Formula 1 has locked in the regulatory architecture that will govern the sport through the end of the decade after all stakeholders signed a new five-year Concorde Governance Agreement. The deal, finalised between Formula 1 Management, the FIA and all eleven competing teams, establishes the operational framework for the championship from 2026 through 2030. This second pillar of the broader Concorde Agreement addresses how decisions are made, how the governing body operates, and how financial responsibilities are distributed across the paddock.
A restructured governance model emerges
The governance agreement tackles the structural mechanics of running Formula 1, defining everything from voting procedures at F1 Commission meetings to the entry fees teams pay the FIA for participation. Unlike the commercial portion of the Concorde Agreement signed earlier in the season ahead of the Australian Grand Prix, this component focuses specifically on regulatory authority, decision-making processes, and the operational remit of the governing body. The arrangement was formally announced during the FIA General Assemblies held in Tashkent, Uzbekistan, a gathering that also saw Mohammed Ben Sulayem secure re-election as FIA president and included the federation’s annual awards ceremony.
At the heart of the new structure lies a fundamental shift in how the sport’s key stakeholders collaborate. The framework addresses long-standing concerns about the efficiency of decision-making processes while attempting to balance the interests of commercial rights holders, the regulatory authority, and the teams themselves. This recalibration comes at a crucial juncture as Formula 1 prepares for sweeping technical regulations in 2026 and continues navigating unprecedented commercial growth.
Financial restructuring and reinvestment commitments
A significant element of the new agreement involves a restructured financial model for FIA entry fees. Both Formula 1 Management and the eleven teams will collectively contribute increased payments to the governing body through this revised fee structure. The additional revenue stream is earmarked specifically for reinvestment into the governance infrastructure of the championship, with particular emphasis on improving stewarding standards, enhancing marshalling operations, and upgrading other essential services the FIA provides to the series.
This financial commitment responds directly to persistent calls from competitors for greater professionalisation of race control and officiating functions. Teams have increasingly voiced frustration over inconsistent penalty decisions and questioned the expertise level of rotating steward panels throughout the season. The FIA reportedly presented a comprehensive plan outlining necessary improvements to its Formula 1 operations and the associated costs, receiving backing from both Formula 1 Management and the teams for the proposed investment strategy.
Voting thresholds lowered to streamline decision-making
Perhaps the most consequential change involves a recalibration of voting requirements within F1 Commission meetings.
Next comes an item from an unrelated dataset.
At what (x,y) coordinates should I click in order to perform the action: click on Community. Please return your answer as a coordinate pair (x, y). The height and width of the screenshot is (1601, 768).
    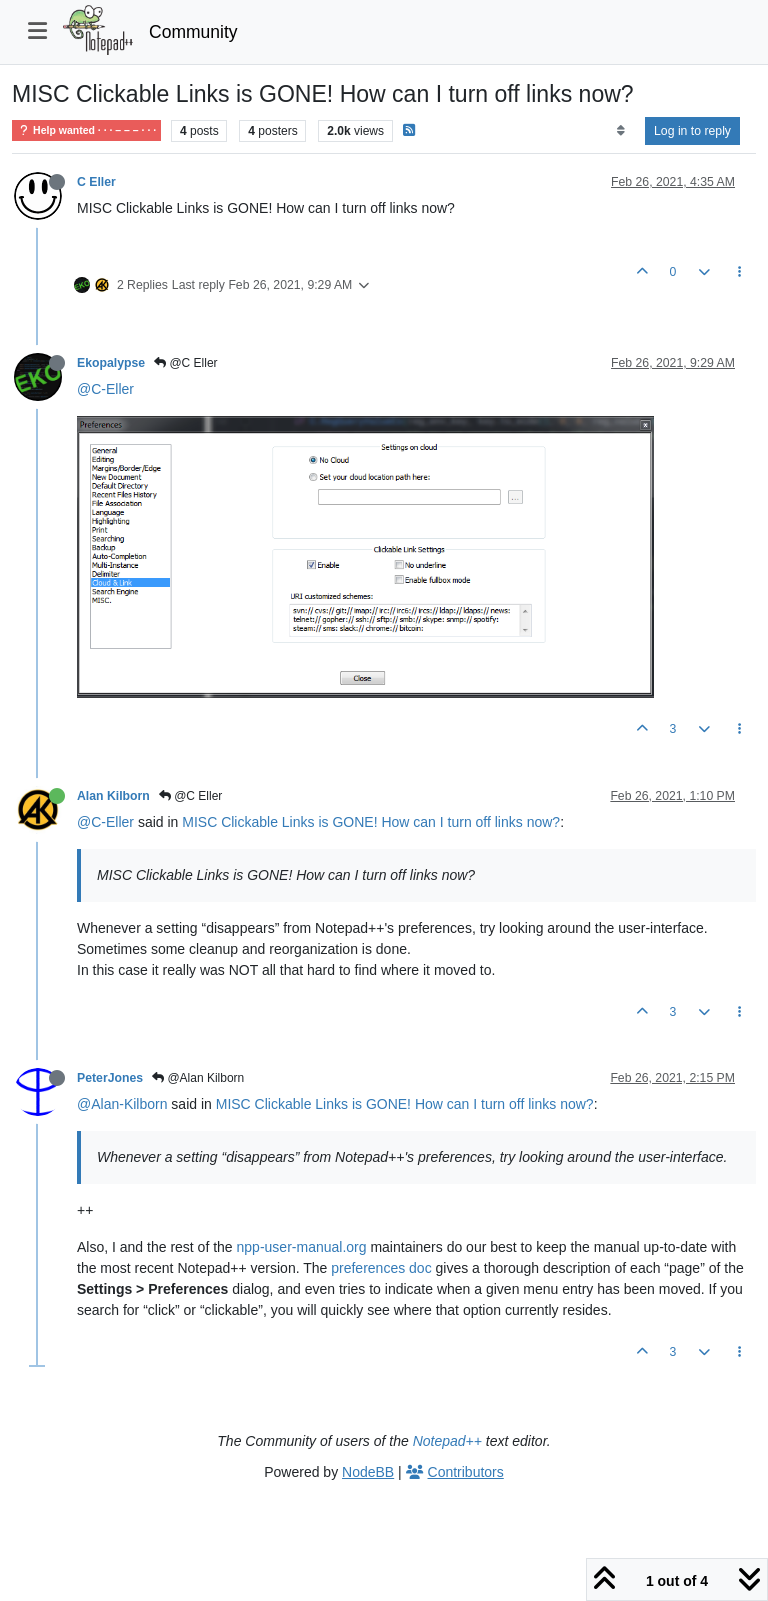
    Looking at the image, I should click on (193, 32).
Starting in 2026, the threshold for a standard majority decision drops from six team votes to just four out of eleven teams, alongside the votes of Formula 1 Management and the FIA. Meanwhile, achieving a super majority will require six team votes rather than the previous requirement of eight.
This adjustment effectively increases the voting weight held by both the FIA and Formula 1 Management, making it easier to push through regulatory changes even when facing opposition from a significant portion of the grid. The rationale behind this shift centres on creating a more agile governance structure capable of implementing necessary changes without becoming paralysed by minority opposition. Proponents argue the modification will prevent small coalitions of teams from blocking reforms that serve the broader health of the championship, particularly when difficult technical or sporting regulation adjustments become necessary.
Critics may view the reduced thresholds as diminishing team influence over their own competitive environment. However, the structure aims to balance responsiveness with consultation, maintaining team involvement in the decision-making process while preventing gridlock on contentious issues. The framework reflects lessons learned from previous regulatory debates where achieving consensus proved extraordinarily difficult, sometimes delaying important safety or competitive balance initiatives.
What this means for Formula 1’s regulatory future
With governance architecture now secured alongside the commercial framework, Formula 1 possesses complete contractual certainty through 2030. This stability arrives at a strategic moment as the sport implements its most significant technical overhaul in years with the 2026 power unit and chassis regulations. The streamlined decision-making process should theoretically allow faster responses to unforeseen consequences of the new rules, whether addressing competitive imbalances or refining technical specifications based on early race data.
The financial commitments toward improving FIA operations could reshape the consistency and professionalism of race weekends. Enhanced stewarding training, potentially more permanent steward positions, and upgraded officiating infrastructure may address persistent complaints about penalty inconsistencies that have sparked controversy throughout recent seasons. Whether the governing body successfully translates these additional resources into tangible improvements will significantly influence how competitors and fans evaluate this governance framework in the years ahead.